Fallout from the Annual Tony Awards usually includes announcements of shows closing because their lagging box-office didn’t get enough of a kick from the telecast. In an unusual development for Broadway, no less than six of this season’s musical offerings grossed more than a million dollars in last week’s tally, led by “Kinky Boots” ($1.5 milion), the winner of the Best Musical Tony. Also in the club were “Motown, the Musical” and “Matilda” as well as the revivals of “Pippin,” “Cinderella,” and “Annie.” That’s an impressive show of strength, attributable to the fact that all are family-friendly and offer either spectacle or a familiar brand name.
At this point each of the shows look likely to recoup their respective investments. If so, that would mean that 50 percent of the commercial musicals presented this season will have gone into the black, an eye-raising statistic given that the average rate of success is 25 percent or less. Even more surprising is the success of the non-musicals, Broadway’s poor cousins. “Lucky Guy,” “I’ll Eat You Last,” “Glengarry Glen Ross,” and “The Heiress” have already announced recoupement. And Christopher Durang‘s “Vanya and Sonia and Masha and Spike,” which won the Best Play Tony Award, will probably announce next month that it has fully paid back its investment. Given that 10 plays flopped, the 33 percent rate of commercial success is not as good as that for musicals but still well above average. (A caveat: the jury is still out on “Macbeth,” starring Alan Cumming and “The Trip to Bountiful,” with Tony-Award winner, Cicely Tyson.)

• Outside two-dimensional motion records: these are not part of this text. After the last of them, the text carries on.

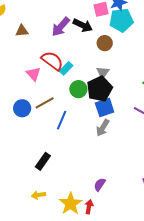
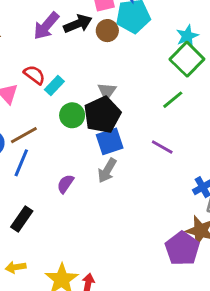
black arrow: (83, 25) -> (78, 24), turned -48
brown circle: (105, 43) -> (107, 31), moved
red semicircle: (52, 61) -> (34, 75), size x0.7
blue line: (62, 120) -> (21, 163), moved
purple semicircle: (100, 184) -> (65, 184), moved

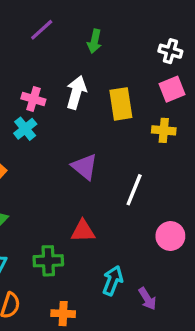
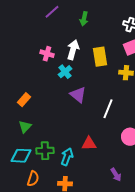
cyan cross: (25, 129) -> (65, 72), moved
red triangle: (83, 231) -> (89, 144), moved
green cross: (48, 261) -> (45, 151), moved
cyan arrow: (113, 281) -> (67, 157), moved

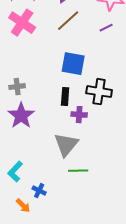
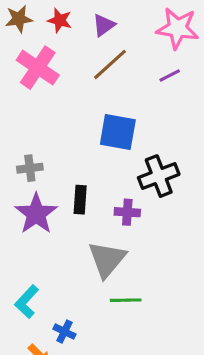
black cross: (99, 92) -> (159, 176), turned -30
black rectangle: (65, 97) -> (80, 200), moved

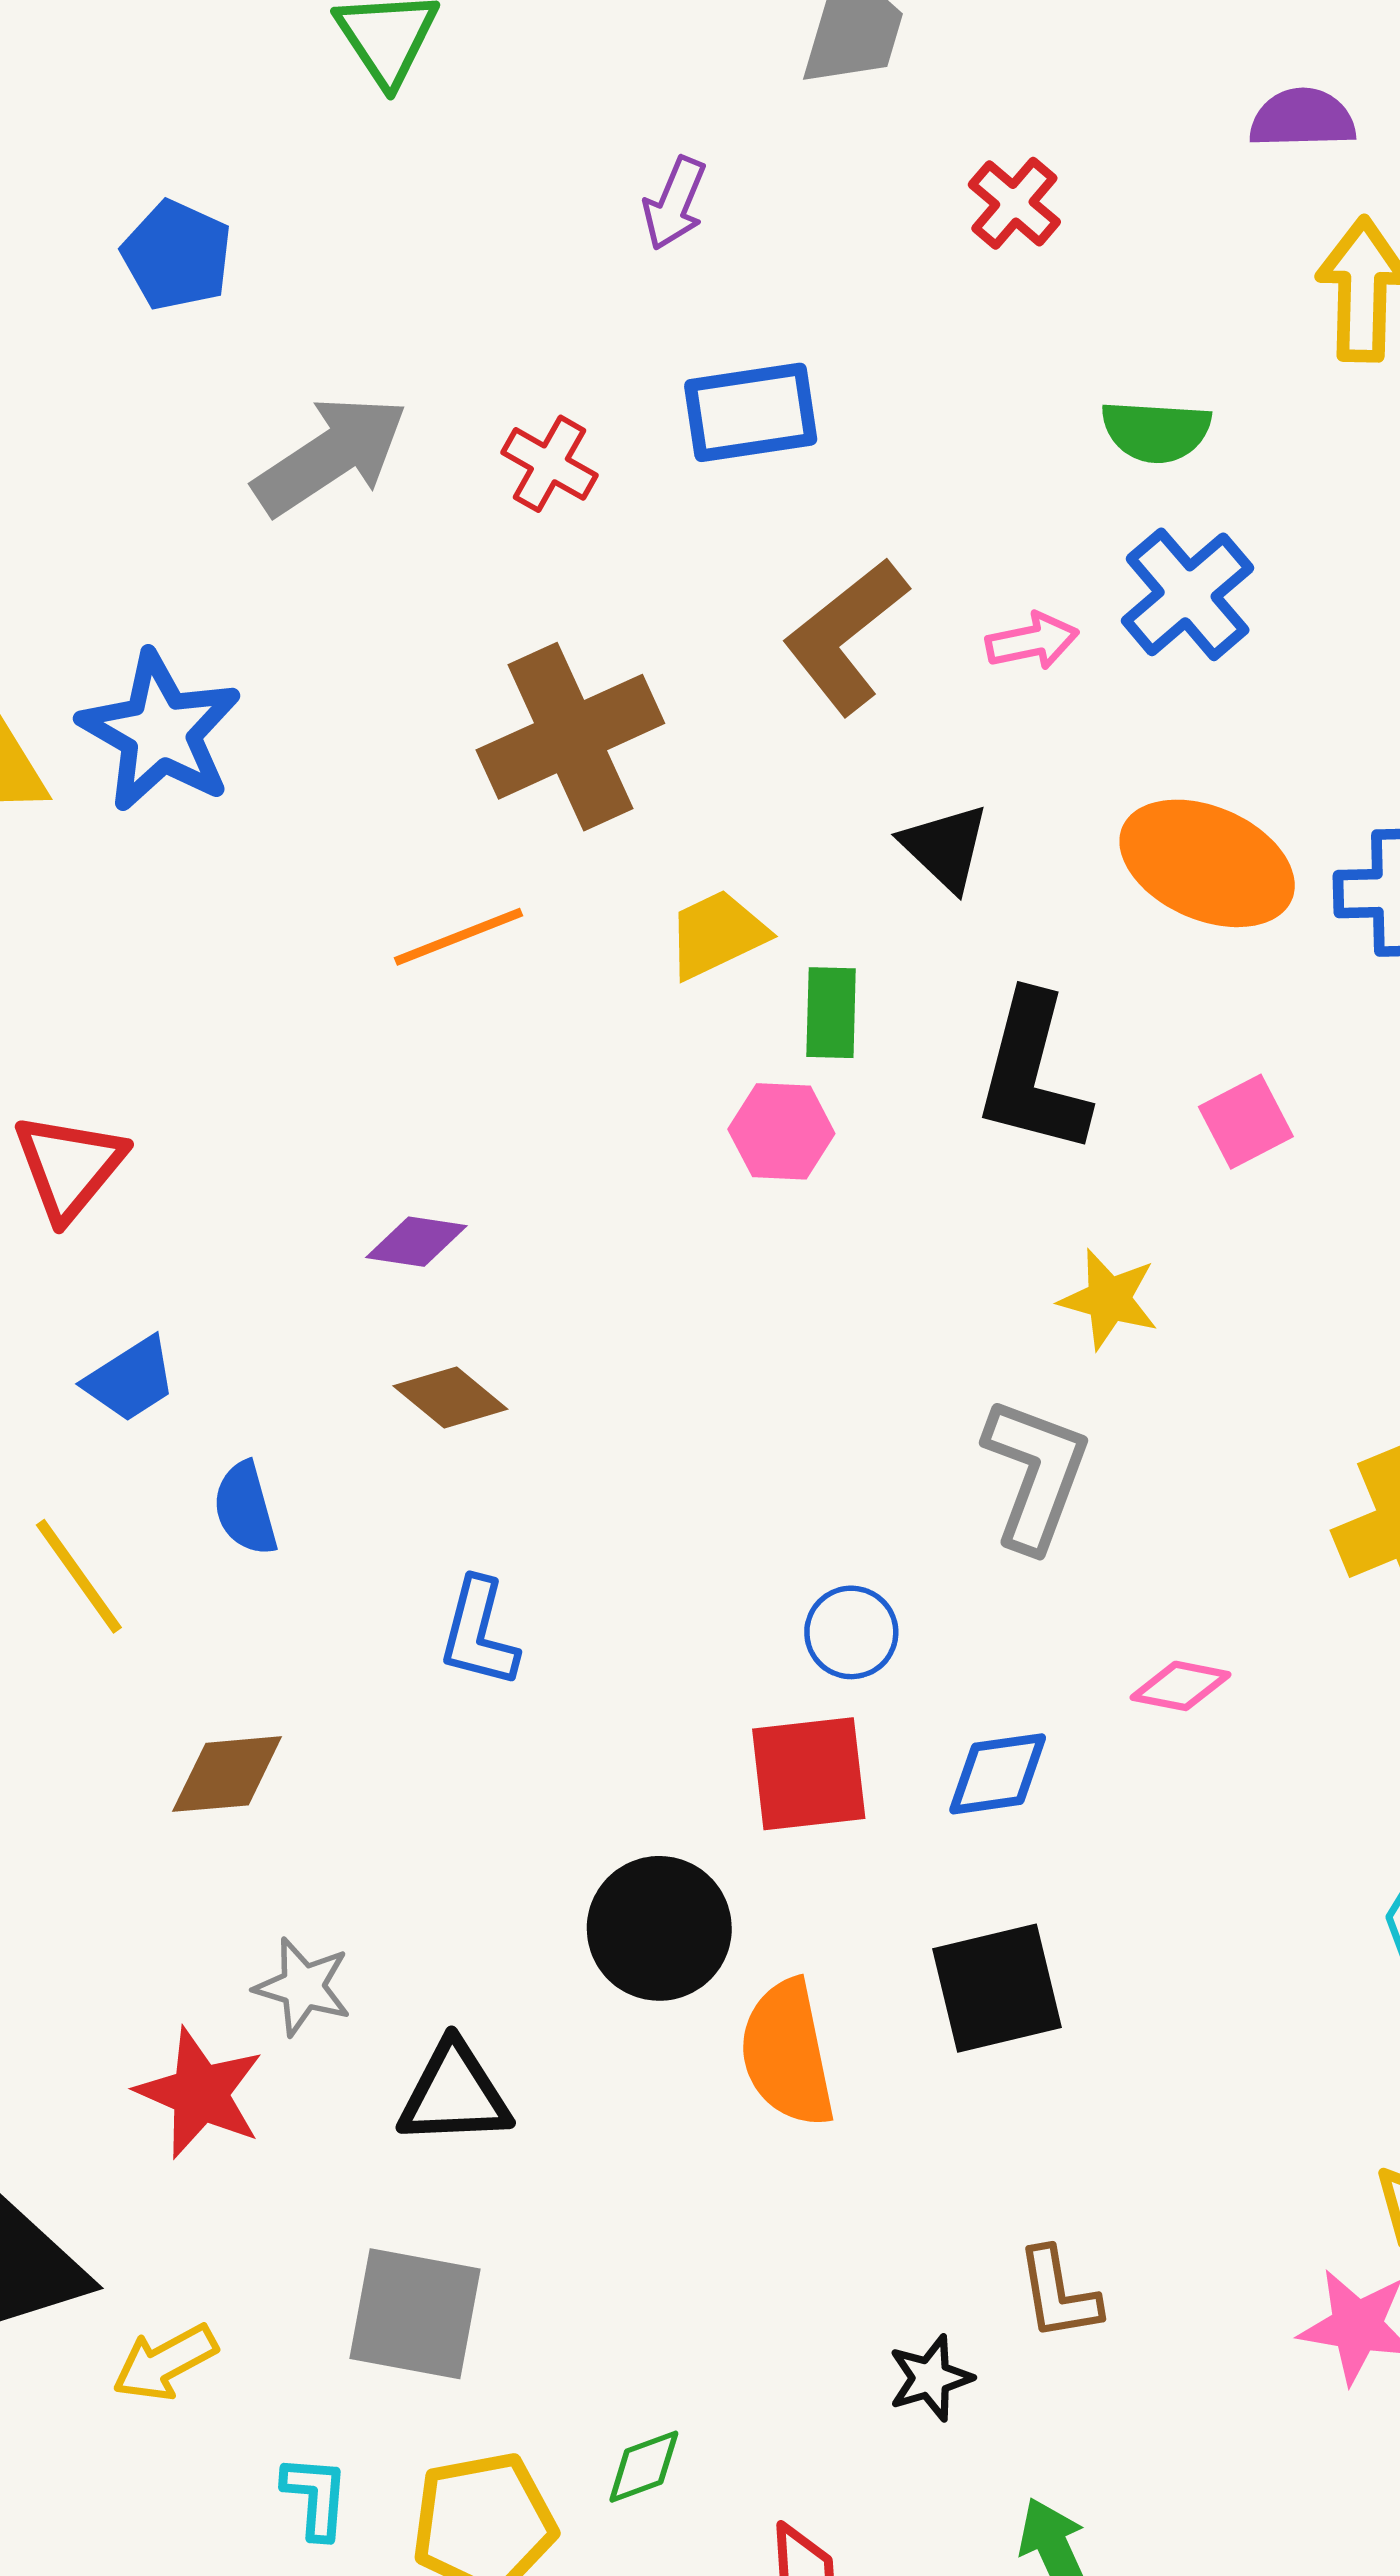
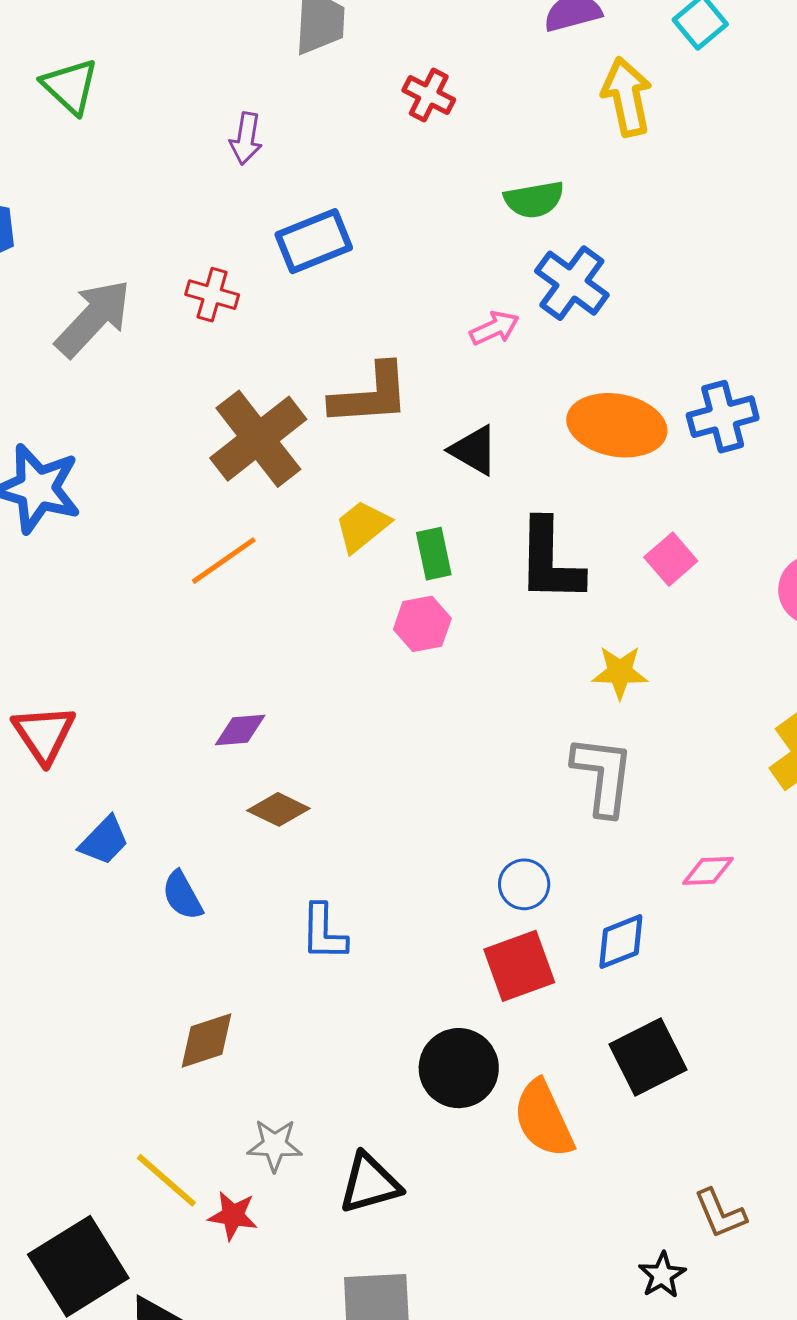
brown L-shape: (846, 636) -> (370, 395), moved, turned -132
yellow line: (79, 1576) -> (166, 1180), moved
red star: (200, 2093) -> (233, 1216), size x0.7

So what does that say about the present state of Broadway? Marquee names are good insurance. It’s arguable that without Tom Hanks (“Lucky Guy”), Bette Midler (“I’ll Eat You Last”), Al Pacino (“Glengarry Glen Ross”), and Jessica Chastain, (“The Heiress”), the ledgers for their respective shows would have been filled with red ink. However, even with stars you can still face insolvency. For all their clout, Scarlett Johannson (“Cat on a Hot Tin Roof”) and Alec Baldwin (“Orphans”) couldn’t drag their shows over the finish line.
Another lesson is that you can make end runs around New York’s critical establishment if your brand or star names are strong enough. “Motown, the Musical” received some of the worst reviews of the season and has been grossing well over a million dollars since it opened. On the other hand, unanimous raves couldn’t save the Steppenwolf production of “Who’s Afraid of Virginia Woolf?” which won the Tony Award for Best Revival of a Play as well as a trophy for its star, Tracy Letts. While this season’s scorecard may entice more investors to try their luck on Broadway, the depressing news is that, with the exception of “Matilda” and “Vanya and Sonia and Masha and Spike,” this was one of the least imaginative seasons in recent history.